Mean Squared Error (MSE)¶

(Note - it is recommended to review Mean Absolute Error first)

In [2]:

from scores.continuous import mae
from scores.continuous import mse

help(mse)

Help on function mse in module scores.continuous:

mse(forecast, observed, reduce_dims=None)
    Returns a single floating point number representing the mean squared
    error for the supplied data. All dimensions will be reduced.
    
    If reduce_dims is specified, the method will use xarray calculate the mean along
    that dimension and preserve remaining dimensions in the return result.
    
    Dimensional reduction is not supported for pandas and the user should
    convert their data to xarray to formulate the call to the metric.

In [3]:

import numpy
import pandas
import xarray

In [4]:

forecast = xarray.open_dataset('forecast_grid.nc')
analysis = xarray.open_dataset('analysis_grid.nc')

Use MSE to Focus on Anomalies and Don't Sweat the Small Stuff¶

For many problems, big errors are much worse than small ones.
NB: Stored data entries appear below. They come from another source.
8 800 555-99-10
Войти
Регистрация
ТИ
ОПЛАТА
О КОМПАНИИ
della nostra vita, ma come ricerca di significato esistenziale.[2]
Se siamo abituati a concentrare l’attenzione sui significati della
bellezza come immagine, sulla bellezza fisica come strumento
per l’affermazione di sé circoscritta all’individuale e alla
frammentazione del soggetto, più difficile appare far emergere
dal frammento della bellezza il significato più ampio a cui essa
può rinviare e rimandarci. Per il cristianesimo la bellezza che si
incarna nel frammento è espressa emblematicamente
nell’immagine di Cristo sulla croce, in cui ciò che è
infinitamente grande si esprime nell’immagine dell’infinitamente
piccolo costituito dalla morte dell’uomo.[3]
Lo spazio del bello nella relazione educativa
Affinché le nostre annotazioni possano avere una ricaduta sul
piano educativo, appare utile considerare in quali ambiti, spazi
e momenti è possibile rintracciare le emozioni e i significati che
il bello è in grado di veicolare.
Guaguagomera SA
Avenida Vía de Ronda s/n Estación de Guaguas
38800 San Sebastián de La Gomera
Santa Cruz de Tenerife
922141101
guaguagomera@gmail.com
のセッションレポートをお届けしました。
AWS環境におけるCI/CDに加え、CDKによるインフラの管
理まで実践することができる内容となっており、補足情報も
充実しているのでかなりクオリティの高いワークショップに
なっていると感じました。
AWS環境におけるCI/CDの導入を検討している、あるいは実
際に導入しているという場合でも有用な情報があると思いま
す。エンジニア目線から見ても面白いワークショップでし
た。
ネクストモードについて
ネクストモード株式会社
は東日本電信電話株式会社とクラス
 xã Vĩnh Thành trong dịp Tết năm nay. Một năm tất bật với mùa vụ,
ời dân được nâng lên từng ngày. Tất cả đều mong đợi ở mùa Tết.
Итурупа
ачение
If the temperature is 1 or 2 degrees different, it's hard to notice. If it's 30 degrees different, it's really a whole different situation.

Using Mean Squared Error really focuses the attention on the most significant errors. This can be useful for visual interpretation, and also useful to algorithms which can make a much bigger change in response to outliers. It is slightly more efficient than calculating the square root of the mean squared error by avoiding the square root operation. The downside of using mean squared error is that the result ceases to be a 'representative' error, and is no longer as easily interpretable in terms of its units. To make this clearer, both MAE and RMSE provide a 'reasonable description' of the error you can expect to experience. MSE does not provide this kind of indication.

Here we can see both MAE and MSE plotted adjacent to one another to see the impacts. Mean absolute error varies between 0 and 25 in this example, which is dwarfed by the largest values of mean squared error. This clearly highlights which spatial areas are affected by the most significant changes in the forecast period.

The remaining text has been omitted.